Dallas-Fort Worth is officially no longer in a drought – the first region in the state to see that designation lifted. But, KERA’s BJ Austin says water restrictions are still in effect.
The U.S. Drought Monitor map shows the Dallas Fort Worth area no longer part of the most severe one-year drought in the state’s history. But, Mary Gugliuzza with Fort Worth Water, says this does not mean restrictions on water use will be lifted. She says most reservoir levels are still below what they should be.
Gugliuzza: The forecast for the next several months is still for below average rainfall for our area. We’re not ready to lift drought restrictions at this time.

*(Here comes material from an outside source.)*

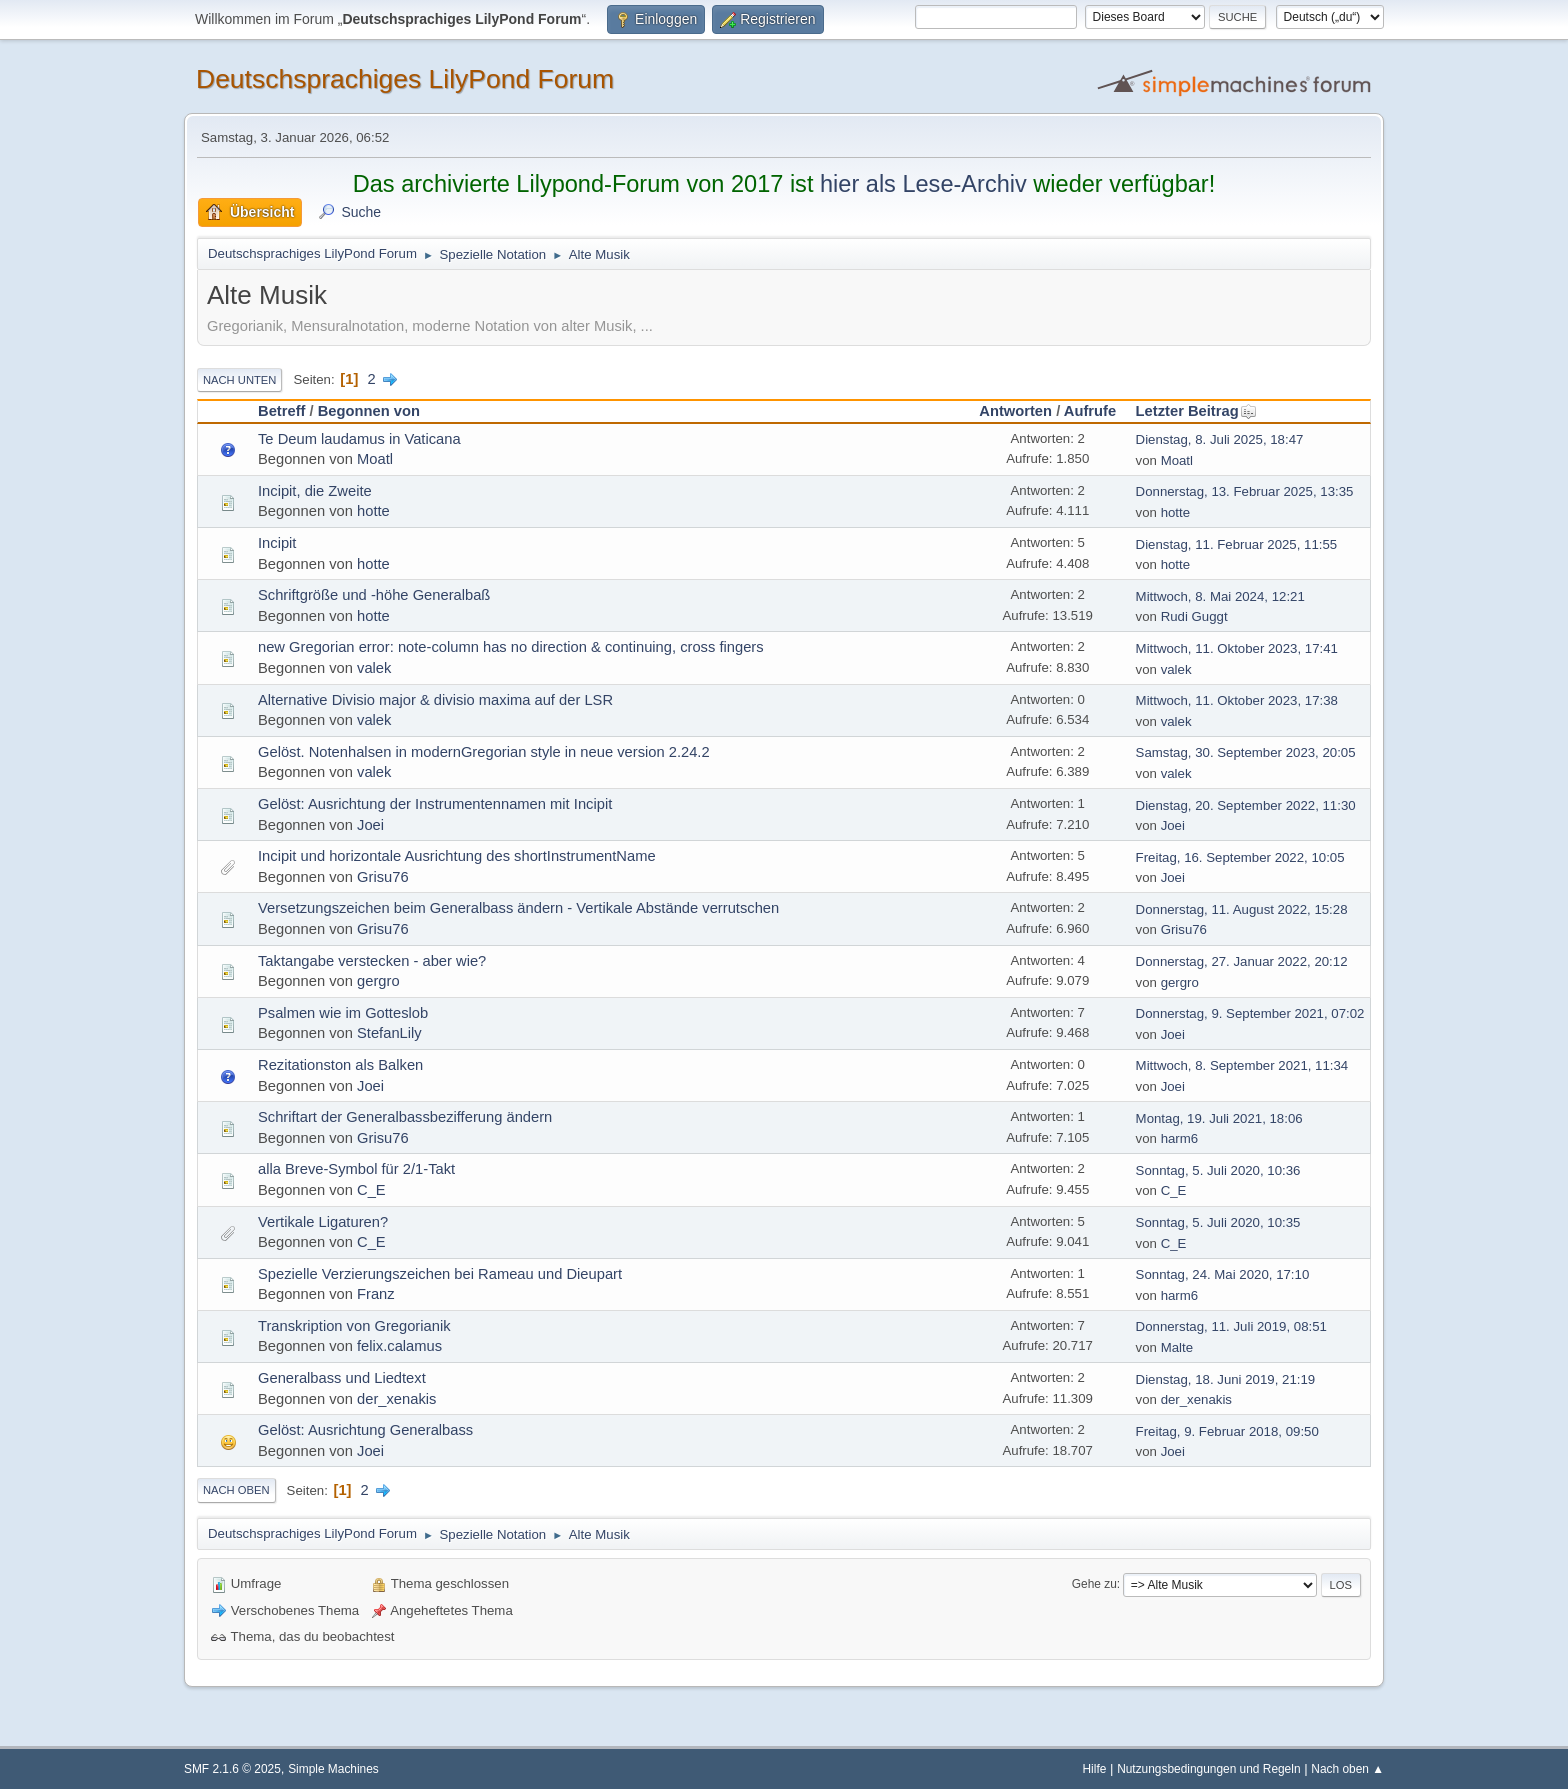 Image resolution: width=1568 pixels, height=1789 pixels. I want to click on Sonntag, 24. Mai 2020, 17:10, so click(1223, 1274).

Fort Worth water customers are limited to twice a week watering. Dallas water users are as well. And the department’s Yvonne Dupre says that won’t change. Expansion work at the city’s largest water treatment plant will put it offline for a time, and reduce daily delivery capacity by 25% this spring and summer.
Dupre: Even if the lakes get full, and we hope that they do, we’re going to have to ask people to restrict their consumption because we just won’t be able to treat the water fast enough to get to them.
The cities that get water from the North Texas Municipal Water District are in the most serious water restrictions – twice a month watering. The District’s Denise Hickey says the rains in December and January helped fill lakes, but not enough.
Hickey: Keep in mind, one of our sources which provides 28% of our supply remains offline due to the Zebra Mussel, which is an invasive species.
Water officials across North Texas say, with summer ahead, it’s way too soon to call it the “end” of the drought.